## Task objective
The goal here is an exact copy of the entries below, without their pictures.

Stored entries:
******

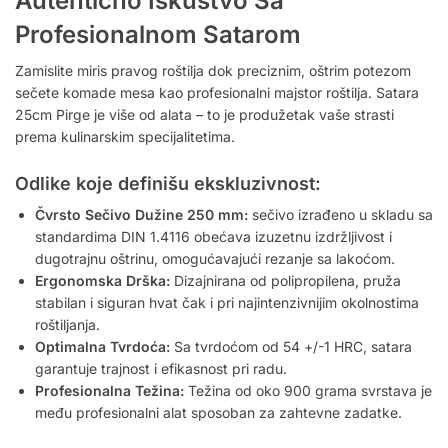
Autentično Iskustvo Sa
Profesionalnom Satarom
Zamislite miris pravog roštilja dok preciznim, oštrim potezom
sečete komade mesa kao profesionalni majstor roštilja. Satara
25cm Pirge je više od alata – to je produžetak vaše strasti
prema kulinarskim specijalitetima.
Odlike koje definišu ekskluzivnost:
Čvrsto Sečivo Dužine 250 mm:
sečivo izrađeno u skladu sa
standardima DIN 1.4116 obećava izuzetnu izdržljivost i
dugotrajnu oštrinu, omogućavajući rezanje sa lakoćom.
Ergonomska Drška:
Dizajnirana od polipropilena, pruža
stabilan i siguran hvat čak i pri najintenzivnijim okolnostima
roštiljanja.
Optimalna Tvrdoća:
Sa tvrdoćom od 54 +/-1 HRC, satara
garantuje trajnost i efikasnost pri radu.
Profesionalna Težina:
Težina od oko 900 grama svrstava je
među profesionalni alat sposoban za zahtevne zadatke.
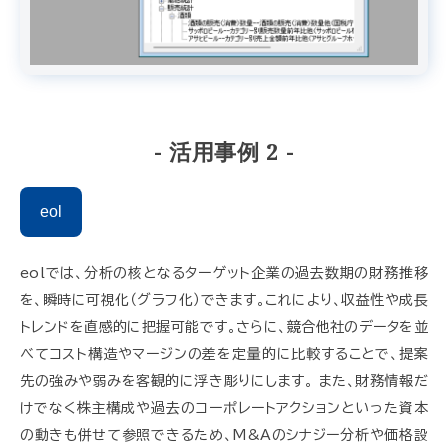
- 活用事例 2 -
eol
eolでは、分析の核となるターゲット企業の過去数期の財務推移
を、瞬時に可視化（グラフ化）できます。これにより、収益性や成長
トレンドを直感的に把握可能です。さらに、競合他社のデータを並
べてコスト構造やマージンの差を定量的に比較することで、提案
先の強みや弱みを客観的に浮き彫りにします。 また、財務情報だ
けでなく株主構成や過去のコーポレートアクションといった資本
の動きも併せて参照できるため、M&Aのシナジー分析や価格設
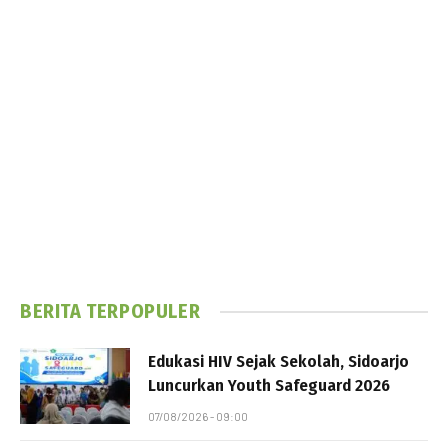
BERITA TERPOPULER
Edukasi HIV Sejak Sekolah, Sidoarjo
Luncurkan Youth Safeguard 2026
07/08/2026 - 09:00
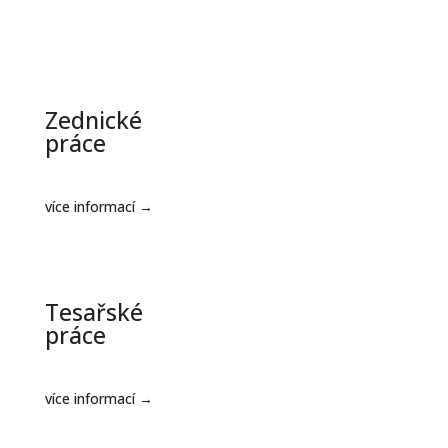
Zednické
práce
více informací →
Tesařské
práce
více informací →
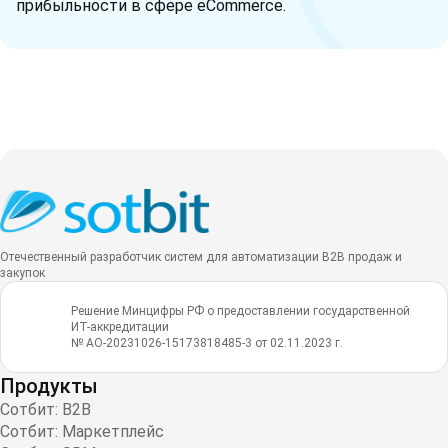
прибыльности в сфере eCommerce.
Отечественный разработчик систем для автоматизации B2B продаж и
закупок
Решение Минцифры РФ о предоставлении государственной
ИТ-аккредитации
№ АО-20231026-15173818485-3 от 02.11.2023 г.
Продукты
Сотбит: B2B
Сотбит: Маркетплейс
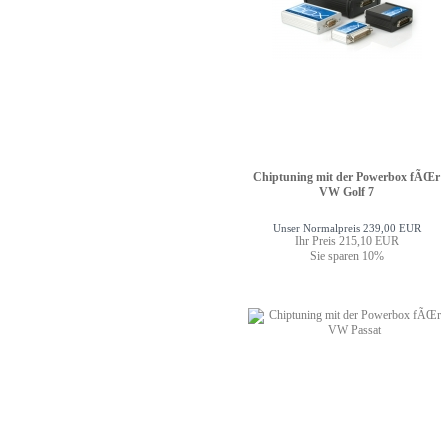
Chiptuning mit der Powerbox fÃŒr
VW Golf 7
Unser Normalpreis 239,00 EUR
Ihr Preis 215,10 EUR
Sie sparen 10%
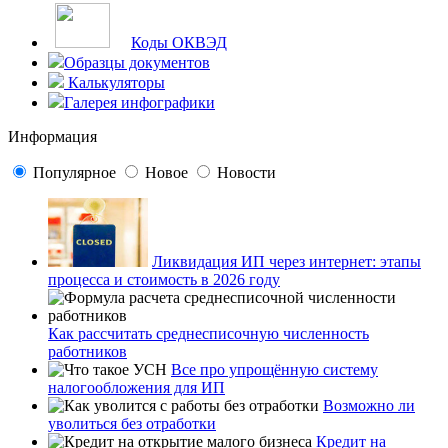
Коды ОКВЭД
Образцы документов
Калькуляторы
Галерея инфографики
Информация
Популярное
Новое
Новости
Ликвидация ИП через интернет: этапы
процесса и стоимость в 2026 году
Как рассчитать среднесписочную численность
работников
Все про упрощённую систему
налогообложения для ИП
Возможно ли
уволиться без отработки
Кредит на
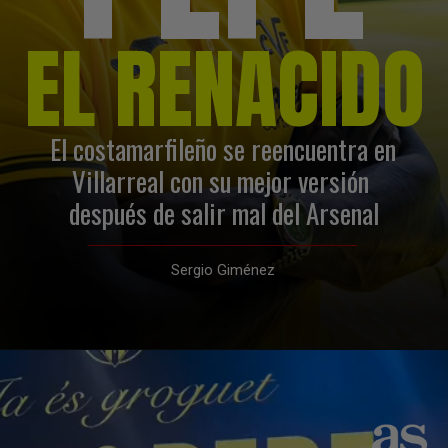
EL RENACIDO
El costamarfileño se reencuentra en 
Villarreal con su mejor versión 
después de salir mal del Arsenal
Sergio Giménez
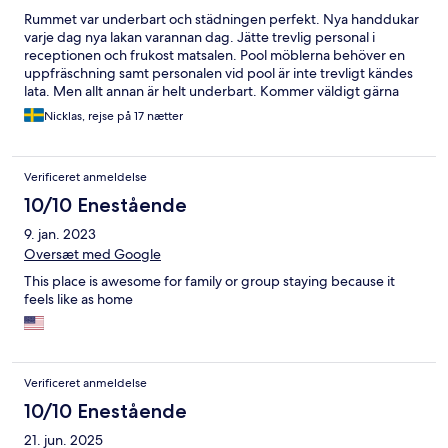
Rummet var underbart och städningen perfekt. Nya handdukar
varje dag nya lakan varannan dag. Jätte trevlig personal i
receptionen och frukost matsalen. Pool möblerna behöver en
uppfräschning samt personalen vid pool är inte trevligt kändes
lata. Men allt annan är helt underbart. Kommer väldigt gärna
tillbaka. Mvh Nicklas Nilsson
Nicklas, rejse på 17 nætter
Verificeret anmeldelse
10/10 Enestående
9. jan. 2023
Oversæt med Google
This place is awesome for family or group staying because it
feels like as home
Verificeret anmeldelse
10/10 Enestående
21. jun. 2025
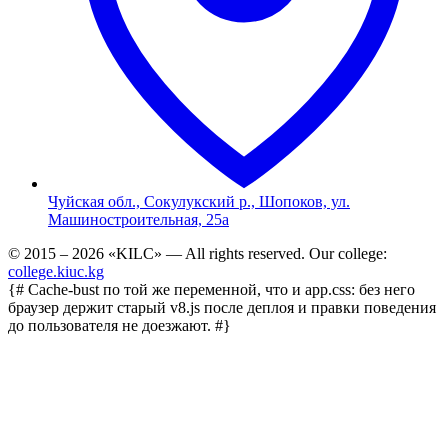
Чуйская обл., Сокулукский р., Шопоков, ул.
Машиностроительная, 25а
© 2015 – 2026 «KILC» — All rights reserved.
Our college:
college.kiuc.kg
{# Cache-bust по той же переменной, что и app.css: без него
браузер держит старый v8.js после деплоя и правки поведения
до пользователя не доезжают. #}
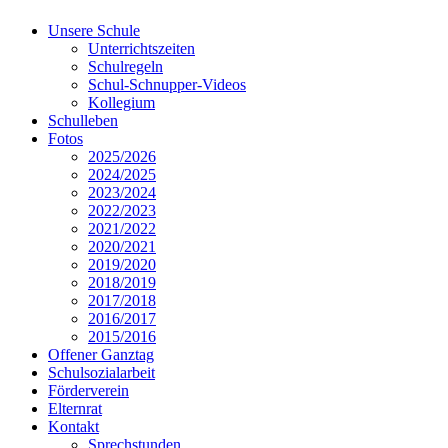
Unsere Schule
Unterrichtszeiten
Schulregeln
Schul-Schnupper-Videos
Kollegium
Schulleben
Fotos
2025/2026
2024/2025
2023/2024
2022/2023
2021/2022
2020/2021
2019/2020
2018/2019
2017/2018
2016/2017
2015/2016
Offener Ganztag
Schulsozialarbeit
Förderverein
Elternrat
Kontakt
Sprechstunden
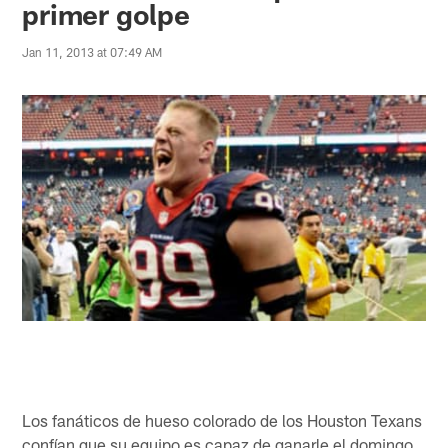
primer golpe
Jan 11, 2013 at 07:49 AM
Los fanáticos de hueso colorado de los Houston Texans
confían que su equipo es capaz de ganarle el domingo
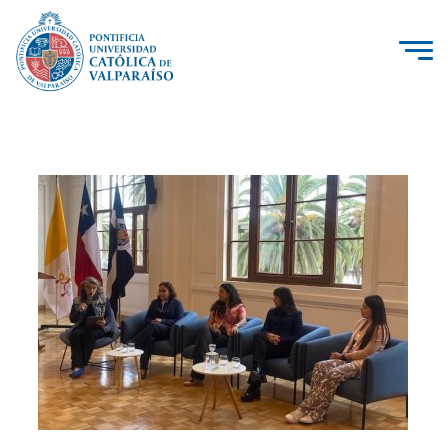
La Universidad
Investigación, Creación e Innovación
PUCV Internacional
Vinculación con el Medio
Admisión
Pregrado
Postgrado
Formación Continua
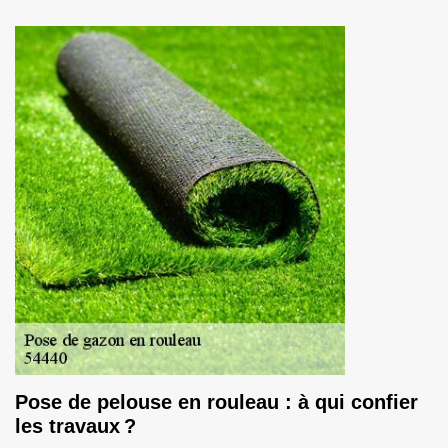
Pose de pelouse en rouleau : à qui confier
les travaux ?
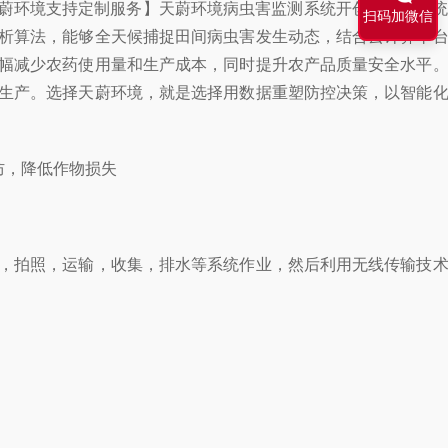
天蔚环境支持定制服务】天蔚环境病虫害监测系统开创性地将传
扫码加微信
析算法，能够全天候捕捉田间病虫害发生动态，结合云计算平
幅减少农药使用量和生产成本，同时提升农产品质量安全水平
生产。选择天蔚环境，就是选择用数据重塑防控决策，以智能
，拍照，运输，收集，排水等系统作业，然后利用无线传输技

******

## Your solution
Autentično Iskustvo Sa
Profesionalnom Satarom
Zamislite miris pravog roštilja dok preciznim, oštrim potezom
sečete komade mesa kao profesionalni majstor roštilja. Satara
25cm Pirge je više od alata – to je produžetak vaše strasti
prema kulinarskim specijalitetima.
Odlike koje definišu ekskluzivnost:
Čvrsto Sečivo Dužine 250 mm:
sečivo izrađeno u skladu sa
standardima DIN 1.4116 obećava izuzetnu izdržljivost i
dugotrajnu oštrinu, omogućavajući rezanje sa lakoćom.
Ergonomska Drška:
Dizajnirana od polipropilena, pruža
stabilan i siguran hvat čak i pri najintenzivnijim okolnostima
roštiljanja.
Optimalna Tvrdoća:
Sa tvrdoćom od 54 +/-1 HRC, satara
garantuje trajnost i efikasnost pri radu.
Profesionalna Težina:
Težina od oko 900 grama svrstava je
među profesionalni alat sposoban za zahtevne zadatke.
- 活用事例 2 -
eol
eolでは、分析の核となるターゲット企業の過去数期の財務推移
を、瞬時に可視化（グラフ化）できます。これにより、収益性や成長
トレンドを直感的に把握可能です。さらに、競合他社のデータを並
べてコスト構造やマージンの差を定量的に比較することで、提案
先の強みや弱みを客観的に浮き彫りにします。 また、財務情報だ
けでなく株主構成や過去のコーポレートアクションといった資本
の動きも併せて参照できるため、M&Aのシナジー分析や価格設
BERITA TERPOPULER
Edukasi HIV Sejak Sekolah, Sidoarjo
Luncurkan Youth Safeguard 2026
07/08/2026 - 09:00
Zednické
práce
více informací →
Tesařské
práce
více informací →
прибыльности в сфере eCommerce.
Отечественный разработчик систем для автоматизации B2B продаж и
закупок
Решение Минцифры РФ о предоставлении государственной
ИТ-аккредитации
№ АО-20231026-15173818485-3 от 02.11.2023 г.
Продукты
Сотбит: B2B
Сотбит: Маркетплейс
Chiptuning mit der Powerbox fÃŒr
VW Golf 7
Unser Normalpreis 239,00 EUR
Ihr Preis 215,10 EUR
Sie sparen 10%
Коды ОКВЭД
Образцы документов
Калькуляторы
Галерея инфографики
Информация
Популярное
Новое
Новости
Ликвидация ИП через интернет: этапы
процесса и стоимость в 2026 году
Как рассчитать среднесписочную численность
работников
Все про упрощённую систему
налогообложения для ИП
Возможно ли
уволиться без отработки
Кредит на
EL RENACIDO
El costamarfileño se reencuentra en 
Villarreal con su mejor versión 
después de salir mal del Arsenal
Sergio Giménez
Rummet var underbart och städningen perfekt. Nya handdukar
varje dag nya lakan varannan dag. Jätte trevlig personal i
receptionen och frukost matsalen. Pool möblerna behöver en
uppfräschning samt personalen vid pool är inte trevligt kändes
lata. Men allt annan är helt underbart. Kommer väldigt gärna
tillbaka. Mvh Nicklas Nilsson
Nicklas, rejse på 17 nætter
Verificeret anmeldelse
10/10 Enestående
9. jan. 2023
Oversæt med Google
This place is awesome for family or group staying because it
feels like as home
Verificeret anmeldelse
10/10 Enestående
21. jun. 2025
Чуйская обл., Сокулукский р., Шопоков, ул.
Машиностроительная, 25а
© 2015 – 2026 «KILC» — All rights reserved.
Our college:
college.kiuc.kg
{# Cache-bust по той же переменной, что и app.css: без него
браузер держит старый v8.js после деплоя и правки поведения
до пользователя не доезжают. #}
Unsere Schule
Unterrichtszeiten
Schulregeln
Schul-Schnupper-Videos
Kollegium
Schulleben
Fotos
2025/2026
2024/2025
2023/2024
2022/2023
2021/2022
2020/2021
2019/2020
2018/2019
2017/2018
2016/2017
2015/2016
Offener Ganztag
Schulsozialarbeit
Förderverein
Elternrat
Kontakt
Sprechstunden
primer golpe
Jan 11, 2013 at 07:49 AM
Los fanáticos de hueso colorado de los Houston Texans
confían que su equipo es capaz de ganarle el domingo
La Universidad
Investigación, Creación e Innovación
PUCV Internacional
Vinculación con el Medio
Admisión
Pregrado
Postgrado
Formación Continua
Pose de pelouse en rouleau : à qui confier
les travaux ?
天蔚环境支持定制服务】天蔚环境病虫害监测系统开创性地将传
扫码加微信
析算法，能够全天候捕捉田间病虫害发生动态，结合云计算平
幅减少农药使用量和生产成本，同时提升农产品质量安全水平
生产。选择天蔚环境，就是选择用数据重塑防控决策，以智能
，拍照，运输，收集，排水等系统作业，然后利用无线传输技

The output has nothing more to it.